First published on the Riley and James Website
by Shawn Finch, DVM
A Follow-up Note for the Guy Shopping at Menard’s with the Beautiful Doberman Waiting for Him in the Bed of his Truck
Dear Guy Shopping at Menard’s,
I just wanted to check back with you after the note I left on your windshield the other day. It was 80 degrees and you left your dog unsecured in the bed of your truck. Granted, if you had left him in the cab, I would have been more irate, and left you a more strongly worded note and called the police.
Though I was disappointed you left him out in the sun, able to jump into a dangerous parking lot, mostly I was upset that it looked as if he rides in the bed also. Please don’t take this newsletter personally; I am sending it out to everyone I know who loves dogs. Do not take the first note personally either, as I leave a lot of those.

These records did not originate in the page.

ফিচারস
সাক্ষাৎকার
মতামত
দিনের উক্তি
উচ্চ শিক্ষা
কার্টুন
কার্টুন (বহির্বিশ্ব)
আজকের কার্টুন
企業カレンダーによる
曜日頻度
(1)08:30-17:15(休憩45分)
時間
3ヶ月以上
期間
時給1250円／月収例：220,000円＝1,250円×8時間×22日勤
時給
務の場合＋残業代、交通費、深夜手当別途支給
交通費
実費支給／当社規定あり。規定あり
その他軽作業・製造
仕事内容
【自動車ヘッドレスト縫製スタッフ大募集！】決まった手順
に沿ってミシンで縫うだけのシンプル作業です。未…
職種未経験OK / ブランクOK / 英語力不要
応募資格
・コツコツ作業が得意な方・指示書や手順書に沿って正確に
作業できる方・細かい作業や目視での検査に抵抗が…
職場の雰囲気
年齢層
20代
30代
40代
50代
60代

For all I know, you may let your Doberman ride in the air-conditioned cab with you. You may really have only run in for a second (though everyone who leaves a kid or pet out in a parking lot seems to say that). If I misinterpreted the situation, I apologize.

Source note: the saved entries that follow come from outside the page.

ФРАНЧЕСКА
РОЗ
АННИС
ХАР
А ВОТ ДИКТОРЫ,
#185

However, on the chance my intuition was correct, and your dog does ride in the bed, I will tell you that I have never heard a story of a dog riding in the back of a pickup that ends well.
Granted, I do not spend as much time talking with people who drive carefully around their farms with experienced herding dogs as I do with clients who run in sobbing with pets broken by the interstate. I also don’t talk as much to the owners who let their dogs ride in the bed and have nothing happen. (How boring of a story would that be?) But I see enough dogs who have jumped or lost their balance to know that it is just not safe to transport them unsecured in the back of a truck. And in many cities, including Omaha, it is illegal.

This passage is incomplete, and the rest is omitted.